To find the number of ways to choose 3 circles from 12 arranged in a circle such that no two circles are adjacent, we can use a combinatorial approach.

 

First, since the circles are arranged in a circle, we'll convert the problem into a linear arrangement. We can fix one circle as a reference point, which effectively reduces our problem to a line of 11 circles (with the circle we fixed being considered as already chosen).

Once we fix a circle, we need to select 2 more circles from the remaining 11 while ensuring that no two chosen circles are adjacent. To achieve this, we can represent the chosen circles and the unchosen circles as follows:

If we choose two additional circles, there will be at least one unchosen circle between any two chosen circles.
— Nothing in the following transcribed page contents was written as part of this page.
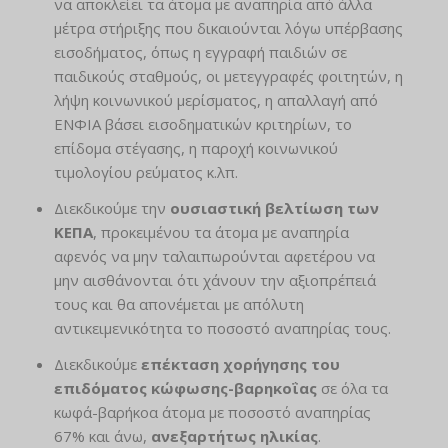
να αποκλείει τα άτομα με αναπηρία από άλλα
μέτρα στήριξης που δικαιούνται λόγω υπέρβασης
εισοδήματος, όπως η εγγραφή παιδιών σε
παιδικούς σταθμούς, οι μετεγγραφές φοιτητών, η
λήψη κοινωνικού μερίσματος, η απαλλαγή από
ΕΝΦΙΑ βάσει εισοδηματικών κριτηρίων, το
επίδομα στέγασης, η παροχή κοινωνικού
τιμολογίου ρεύματος κ.λπ.
Διεκδικούμε την
ουσιαστική βελτίωση των
ΚΕΠΑ
, προκειμένου τα άτομα με αναπηρία
αφενός να μην ταλαιπωρούνται αφετέρου να
μην αισθάνονται ότι χάνουν την αξιοπρέπειά
τους και θα απονέμεται με απόλυτη
αντικειμενικότητα το ποσοστό αναπηρίας τους.
Διεκδικούμε
επέκταση χορήγησης του
επιδόματος κώφωσης-βαρηκοΐας
σε όλα τα
κωφά-βαρήκοα άτομα με ποσοστό αναπηρίας
67% και άνω,
ανεξαρτήτως ηλικίας
.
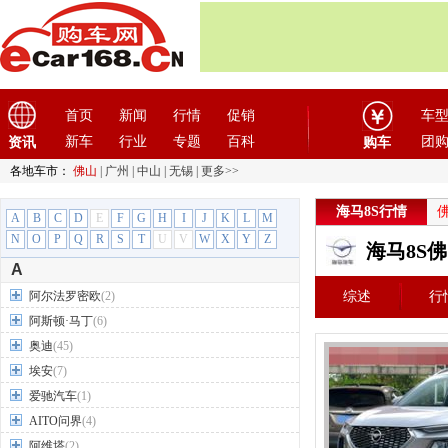
首页
新闻
行情
促销
车
新车
行业
专题
百科
团
资讯
购车
各地车市：
佛山
|
广州
|
中山
|
无锡
|
更多>>
海马8S行情
A
B
C
D
E
F
G
H
I
J
K
L
M
N
O
P
Q
R
S
T
U
V
W
X
Y
Z
海马8S
A
阿尔法罗密欧
(2)
综述
行
阿斯顿·马丁
(6)
奥迪
(45)
埃安
(7)
爱驰汽车
(1)
AITO问界
(4)
阿维塔
(2)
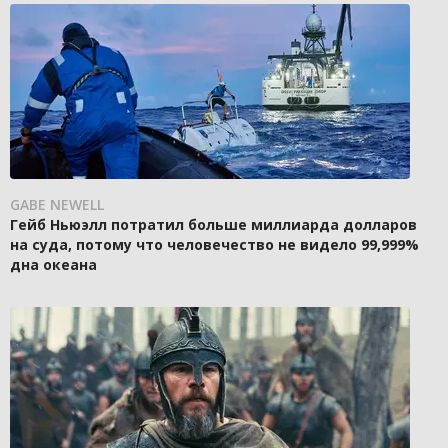
GABE NEWELL
Гейб Ньюэлл потратил больше миллиарда долларов
на суда, потому что человечество не видело 99,999%
дна океана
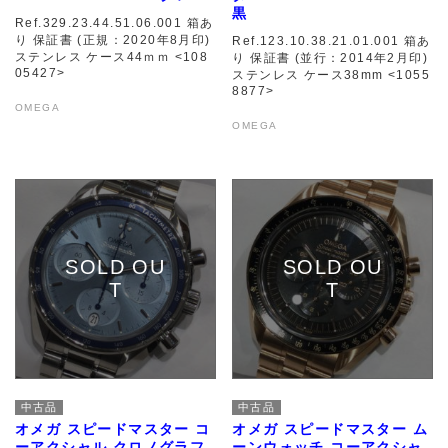
黒
Ref.329.23.44.51.06.001 箱あ
り 保証書 (正規：2020年8月印)
Ref.123.10.38.21.01.001 箱あ
ステンレス ケース44ｍｍ <108
り 保証書 (並行：2014年2月印)
05427>
ステンレス ケース38mm <1055
8877>
OMEGA
OMEGA
中古品
中古品
オメガ スピードマスター コ
オメガ スピードマスター ム
ーアクシャル クロノグラフ
ーンウォッチ コーアクシャ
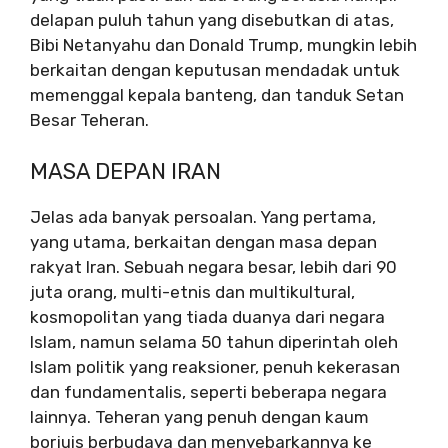
delapan puluh tahun yang disebutkan di atas,
Bibi Netanyahu dan Donald Trump, mungkin lebih
berkaitan dengan keputusan mendadak untuk
memenggal kepala banteng, dan tanduk Setan
Besar Teheran.
MASA DEPAN IRAN
Jelas ada banyak persoalan. Yang pertama,
yang utama, berkaitan dengan masa depan
rakyat Iran. Sebuah negara besar, lebih dari 90
juta orang, multi-etnis dan multikultural,
kosmopolitan yang tiada duanya dari negara
Islam, namun selama 50 tahun diperintah oleh
Islam politik yang reaksioner, penuh kekerasan
dan fundamentalis, seperti beberapa negara
lainnya. Teheran yang penuh dengan kaum
borjuis berbudaya dan menyebarkannya ke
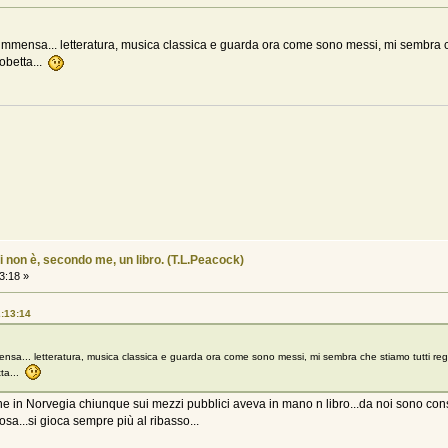
 immensa... letteratura, musica classica e guarda ora come sono messi, mi sembra 
robetta...
i non è, secondo me, un libro. (T.L.Peacock)
3:18 »
2:13:14
ensa... letteratura, musica classica e guarda ora come sono messi, mi sembra che stiamo tutti r
tta...
e in Norvegia chiunque sui mezzi pubblici aveva in mano n libro...da noi sono consider
a...si gioca sempre più al ribasso...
Therefore, we can denote chosen circles as 'C' and unchosen circles as 'U'. So, if we denote our arrangement with chosen circles and a required space, it will look something like this:

- C - U - C - U - C

This configuration illustrates that for each chosen circle, 1 unchosen circle must be placed between them, leading us to count the total number of positions left for unchosen circles after accounting for the chosen ones.

### Create the remaining sequence for unchosen circles:


Given:


- We have chosen 3 'C's, thus requiring 2 'U's to separate them.


- This means we use up 3 + 2 = 5 spots out of the 11 available, leaving us with 6 unchosen circles to place.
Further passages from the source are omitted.